Ele pode medir essa probabilidade com base no conteúdo que você gostou e
compartilhou no passado, bem como nas pessoas com quem você interage com mais
frequência. Não precisamos relatar como os filhos de Bolsonaro colocaram em
pratica o “gabinete do ódio”, nem tão pouco como surgiram os chamados
influenciadores de direita, os pastores(as) militantes de extrema direita que
criaram seus próprios canais, além da presença de grupos em todas as
plataformas digitais. Os dirigentes e militantes da extrema direita entenderam
perfeitamente a importância dos algoritmos na era da internet. Existem
algoritmos sociais para canalizar certos tipos de conteúdo para públicos
específicos, incentivando assim as pessoas a passarem mais tempo nas
plataformas. Eles ditam os tipos de conteúdo que um usuário pode “descobrir”
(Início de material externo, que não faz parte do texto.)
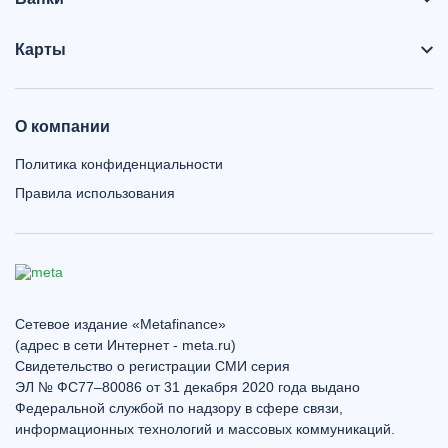
Карты
О компании
Политика конфиденциальности
Правила использования
Сетевое издание «Metafinance»
(адрес в сети Интернет - meta.ru)
Свидетельство о регистрации СМИ серия
ЭЛ № ФС77–80086 от 31 декабря 2020 года выдано
Федеральной службой по надзору в сфере связи,
информационных технологий и массовых коммуникаций.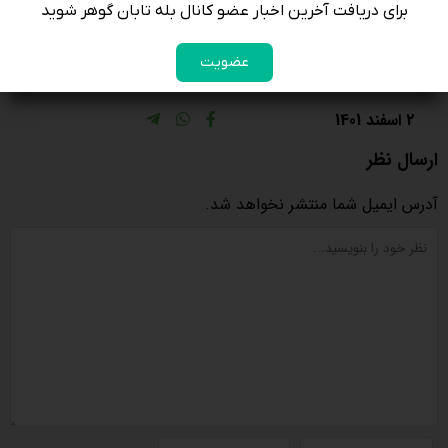
برای دریافت آخرین اخبار عضو کانال بله تابان گوهر شوید
عضویت
2 اسفند 1401
ارسال نظر
آدرس ایمیل شما منتشر نخواهد شد.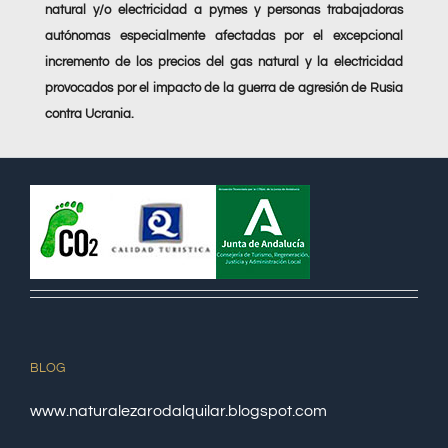
natural y/o electricidad a pymes y personas trabajadoras
autónomas especialmente afectadas por el excepcional
incremento de los precios del gas natural y la electricidad
provocados por el impacto de la guerra de agresión de Rusia
contra Ucrania.
BLOG
www.naturalezarodalquilar.blogspot.com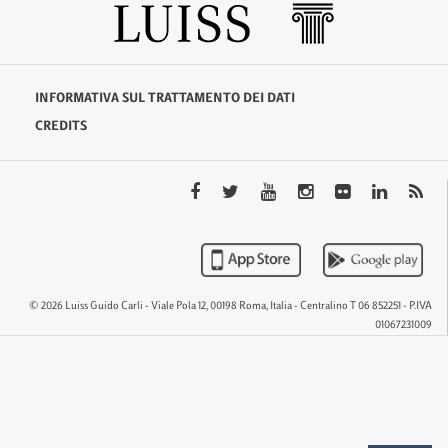
INFORMATIVA SUL TRATTAMENTO DEI DATI
CREDITS
© 2026 Luiss Guido Carli - Viale Pola 12, 00198 Roma, Italia - Centralino T 06 852251 - P.IVA
01067231009
QTEM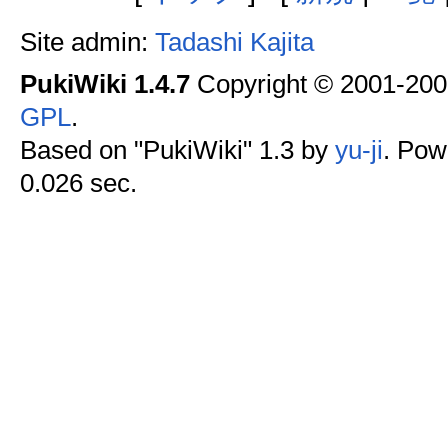
Site admin:
Tadashi Kajita
PukiWiki 1.4.7
Copyright © 2001-20
GPL
.
Based on "PukiWiki" 1.3 by
yu-ji
. Pow
0.026 sec.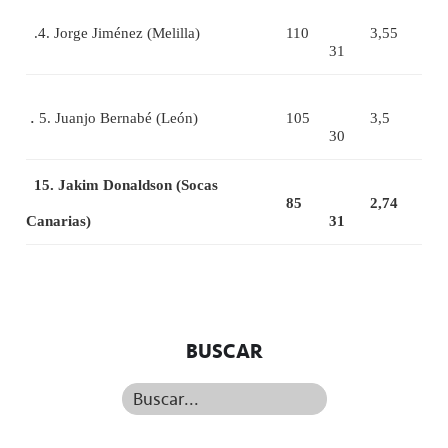
.4. Jorge Jiménez (Melilla)
110
3,55
31
.
5. Juanjo Bernabé (León)
105
3,5
30
15. Jakim Donaldson (Socas
85
2,74
Canarias)
31
BUSCAR
Buscar...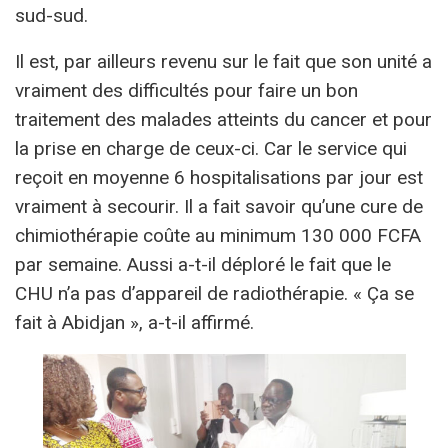
sud-sud.
Il est, par ailleurs revenu sur le fait que son unité a
vraiment des difficultés pour faire un bon
traitement des malades atteints du cancer et pour
la prise en charge de ceux-ci. Car le service qui
reçoit en moyenne 6 hospitalisations par jour est
vraiment à secourir. Il a fait savoir qu’une cure de
chimiothérapie coûte au minimum 130 000 FCFA
par semaine. Aussi a-t-il déploré le fait que le
CHU n’a pas d’appareil de radiothérapie. « Ça se
fait à Abidjan », a-t-il affirmé.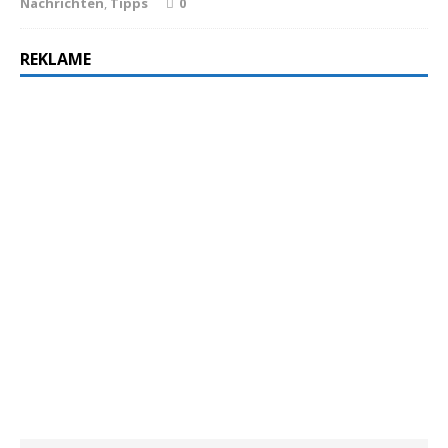
Nachrichten
,
Tipps
0
REKLAME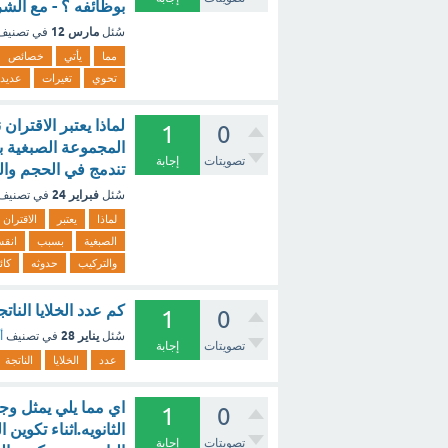
بوظائفه ؟ - مع الش
مارس 12
سُئل
في تصني
مما
يأتي
خصائص
تحوي
تغيرات
عديد
لماذا يعتبر الاقتران
1
0
المجموعة الصبغية بس
تصويتات
إجابة
تندمج في الحجم وال
فبراير 24
سُئل
في تصنيف
لماذا
يعتبر
الاقتران
الصبغية
بسبب
انقس
والتركيب
حدوثه
كائ
كم عدد الخلايا النا
1
0
يناير 28
سُئل
في تصنيف
أ
تصويتات
إجابة
عدد
الخلايا
الناتجة
اي مما يلي يمثل وجه
1
0
الثانويه.اثناء تكوين 
تصويتات
إجابة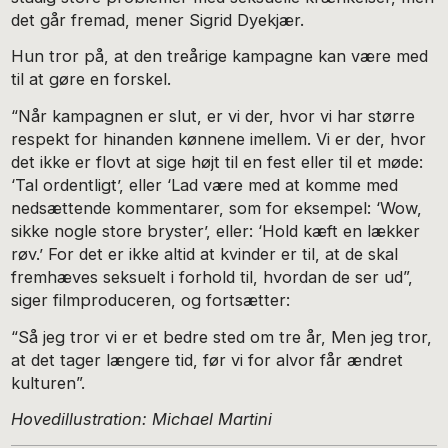
det går fremad, mener Sigrid Dyekjær.
Hun tror på, at den treårige kampagne kan være med
til at gøre en forskel.
“Når kampagnen er slut, er vi der, hvor vi har større
respekt for hinanden kønnene imellem. Vi er der, hvor
det ikke er flovt at sige højt til en fest eller til et møde:
‘Tal ordentligt’, eller ‘Lad være med at komme med
nedsættende kommentarer, som for eksempel: ‘Wow,
sikke nogle store bryster’, eller: ‘Hold kæft en lækker
røv.’ For det er ikke altid at kvinder er til, at de skal
fremhæves seksuelt i forhold til, hvordan de ser ud”,
siger filmproduceren, og fortsætter:
“Så jeg tror vi er et bedre sted om tre år, Men jeg tror,
at det tager længere tid, før vi for alvor får ændret
kulturen”.
Hovedillustration: Michael Martini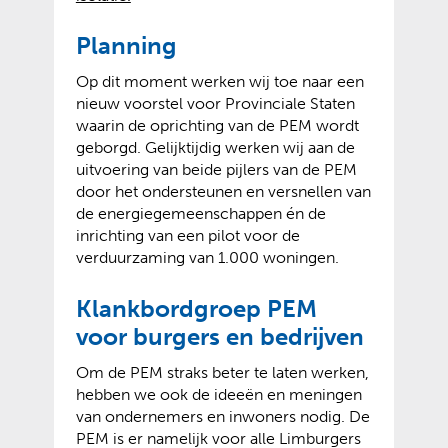
Planning
Op dit moment werken wij toe naar een
nieuw voorstel voor Provinciale Staten
waarin de oprichting van de PEM wordt
geborgd. Gelijktijdig werken wij aan de
uitvoering van beide pijlers van de PEM
door het ondersteunen en versnellen van
de energiegemeenschappen én de
inrichting van een pilot voor de
verduurzaming van 1.000 woningen.
Klankbordgroep PEM
voor burgers en bedrijven
Om de PEM straks beter te laten werken,
hebben we ook de ideeën en meningen
van ondernemers en inwoners nodig. De
PEM is er namelijk voor alle Limburgers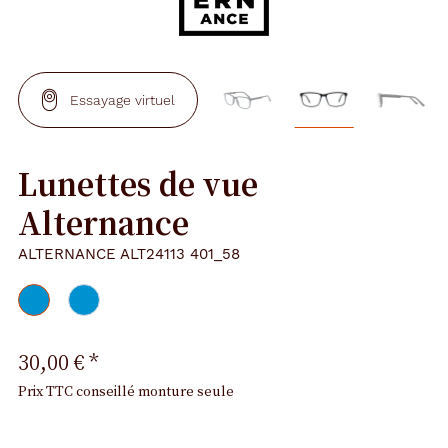
Essayage virtuel
Lunettes de vue
Alternance
ALTERNANCE ALT24113 401_58
30,00 €
*
Prix TTC conseillé monture seule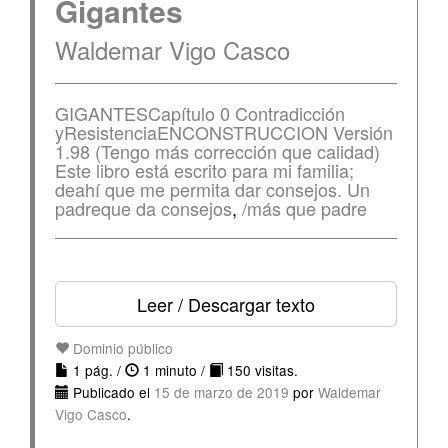
Gigantes
Waldemar Vigo Casco
GIGANTESCapítulo 0 Contradicción
yResistenciaENCONSTRUCCION Versión
1.98 (Tengo más corrección que calidad)
Este libro está escrito para mi familia;
deahí que me permita dar consejos. Un
padreque da consejos
,
/más que padre
Leer / Descargar texto
Dominio público
1 pág. /
1 minuto /
150 visitas.
Publicado el
15 de marzo de 2019
por
Waldemar
Vigo Casco
.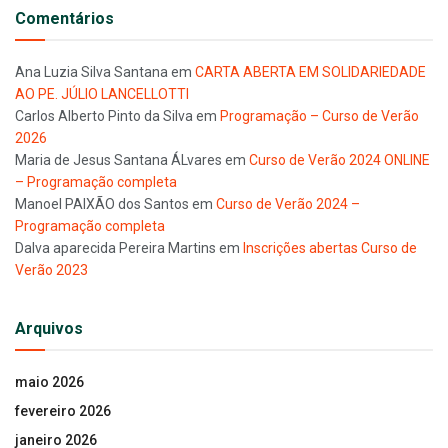
Comentários
Ana Luzia Silva Santana
em
CARTA ABERTA EM SOLIDARIEDADE
AO PE. JÚLIO LANCELLOTTI
Carlos Alberto Pinto da Silva
em
Programação – Curso de Verão
2026
Maria de Jesus Santana ÁLvares
em
Curso de Verão 2024 ONLINE
– Programação completa
Manoel PAIXÃO dos Santos
em
Curso de Verão 2024 –
Programação completa
Dalva aparecida Pereira Martins
em
Inscrições abertas Curso de
Verão 2023
Arquivos
maio 2026
fevereiro 2026
janeiro 2026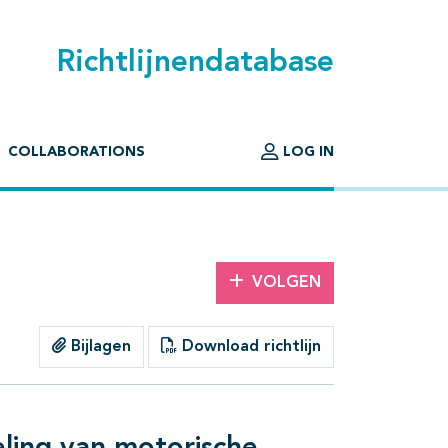
Richtlijnendatabase
COLLABORATIONS
LOG IN
VOLGEN
Bijlagen
Download richtlijn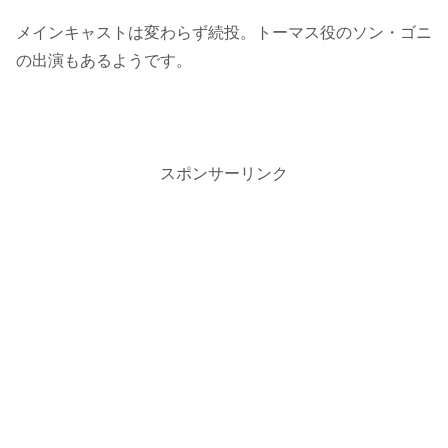
メインキャストは変わらず続投。トーマス役のソン・ゴニ
の出演もあるようです。
スポンサーリンク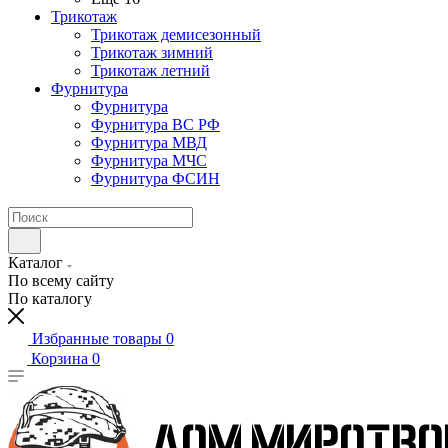
Трикотаж
Трикотаж демисезонный
Трикотаж зимний
Трикотаж летний
Фурнитура
Фурнитура
Фурнитура ВС РФ
Фурнитура МВД
Фурнитура МЧС
Фурнитура ФСИН
Каталог
По всему сайту
По каталогу
Избранные товары
0
Корзина
0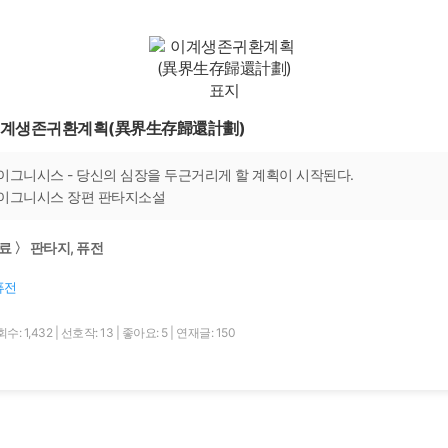
계생존귀환계획(異界生存歸還計劃)
이그니시스 - 당신의 심장을 두근거리게 할 계획이 시작된다.
이그니시스 장편 판타지소설
료 〉 판타지, 퓨전
퓨전
수: 1,432
|
선호작: 13
|
좋아요: 5
|
연재글: 150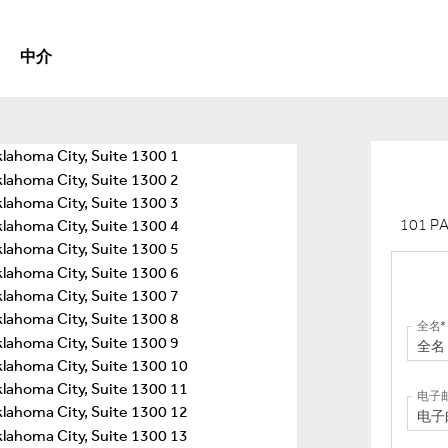
中介
101 P
全名
电子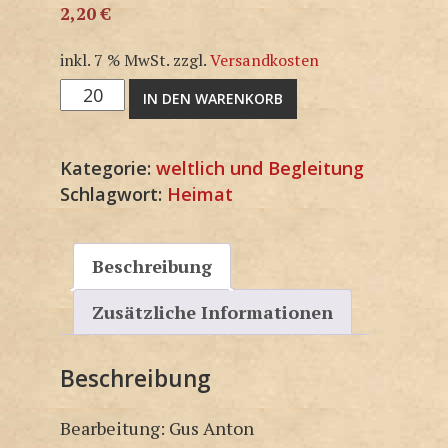
2,20
€
inkl. 7 % MwSt.
zzgl.
Versandkosten
M1469SP
IN DEN WARENKORB
Menge
Kategorie:
weltlich und Begleitung
Schlagwort:
Heimat
Beschreibung
Zusätzliche Informationen
Beschreibung
Bearbeitung: Gus Anton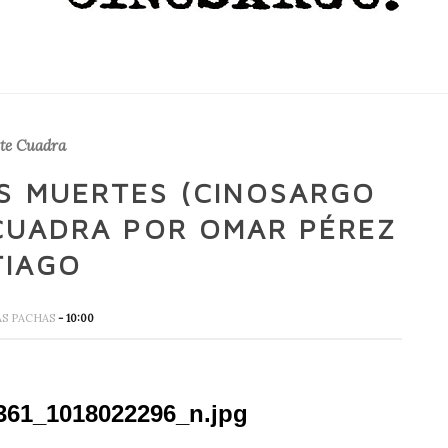
ete Cuadra
AS MUERTES (CINOSARGO
 CUADRA POR OMAR PÉREZ
TIAGO
AS PACHAS
- 10:00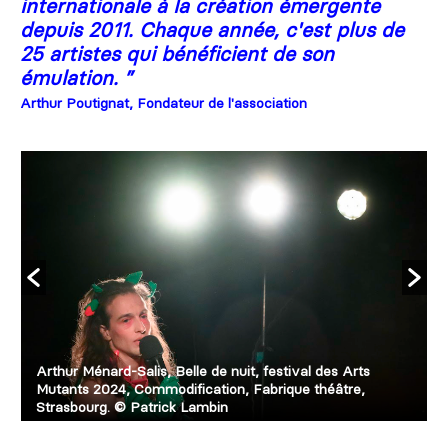
internationale à la création émergente
depuis 2011. Chaque année, c'est plus de
25 artistes qui bénéficient de son
émulation.
”
Arthur Poutignat, Fondateur de l'association
Arthur Ménard-Salis, Belle de nuit, festival des Arts
©
Mutants 2024, Commodification, Fabrique théâtre,
Strasbourg. © Patrick Lambin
fora de sua própria comunidade. Para mais informações consultem o Google!
Essa longa
contextualização é para que o público das mídias alternativas entenda como
caímos na arapuca dos algoritmos contendo fake-news, narrativas aberrantes que
canalizaram os debates sobre candidatos que já tinham sob o seu controle as
redes sociais. Exemplos de São Paulo, Fortaleza e outras cidades brasileiras.
Assim, a intelectualidade de esquerda hoje presente em canais de TV
alternativas e plataformas deixou de enfocar temáticas importantes que poderiam
contribuir para um melhor debate político, por exemplo o resgate da memória da
democracia participativa prevista na constituição brasileira, temática
emblemática na conquista do poder Local pela esquerda, assim se conquistou as
cidades mais conservadoras do Brasil, São Paulo, Porto Alegre, Fortaleza, Belém
além de cidades simbólicas de lutas pela democracia como o ABCD paulista,
dentre outras. O aumento de analfabetos políticos no Brasil poderia diminuir
com educação política. Nós jornalistas devemos no contexto atual político que a
extrema direita ocupa as esquinas do Brasil agir como guardiões da democracia e
a memória da história social política do Brasil é fundamental.
A direita e extrema
direita conseguiram apagar essas histórias de conquistas democráticas. A
maioria hoje dos brasileiros(as) desconhece a importância do poder local para o
exercício ativo da cidadania. Desconhece que é no município que poderemos
resgatar paradigma no arcabouço jurídico e democrático brasileiro que foi
estabelecido pela Constituição de 88 ‘todo poder emana do povo’ que o exerce
por meio de representantes eleitos, ou diretamente nas formas previstas nesta
Constituição. O Artigo 5º da Constituição Federal de 1988 precisava ser
relembrado, ele determina com bastante claridade o exercício dos direitos
sociais e individuais, assim como a liberdade dos indivíduos, a segurança e o
bem-estar, além do direito de se desenvolver com igualdade e justiça. Estou
batendo nesta tecla há muitas décadas por ser uma apaixonada pela democracia
participativa. Neste sentido, escrevi vários artigos que podem ser consultados
no Google, hoje uma grande biblioteca virtual! Todavia, mesmo vivendo há muitas
décadas fora do Brasil, levando em conta meu trabalho na área da cooperação
internacional voltado para a América do Sul, principalmente o Brasil, fiquei
acompanhando de perto em minhas inúmeras viagens todo o processo de
redemocratização do Brasil e a renascença da cidadania política. Havia uma nova
militância que emergia no Brasil agindo localmente em muitas associações e
movimentos sociais com temáticas que estimulavam a democracia participativa no
desenvolvimento local. O Partido dos Trabalhadores percebeu a importância de
conquistar o poder local e muitas municipalidades lhe serviram de experiência
para ganhar notoriedade nacional, incentivava o nascimento dos conselhos
municipais onde os representantes da sociedade civil municipal poderiam
discutir sobre o destino do desenvolvimento municipal. Com a conquista da
Presidência em 3 mandatos, os militantes do PT deixaram de investir no Poder
Local e em suas bases, abandonando bandeiras emblemáticas da participação
popular, como o orçamento participativo, os conselhos municipais que discutiam
políticas setoriais para o município.
<><> A
esquerda deve se ocupar do cotidiano da política
Somente poucas cidades
tiveram um despertar de uma militância aguerrida que apesar das difamações,
ameaças de morte, ataques de danos morais como foi no caso de Boulos e Natália
Bonavides fizeram uma bela campanha, porém, não foi possível virar o resultado.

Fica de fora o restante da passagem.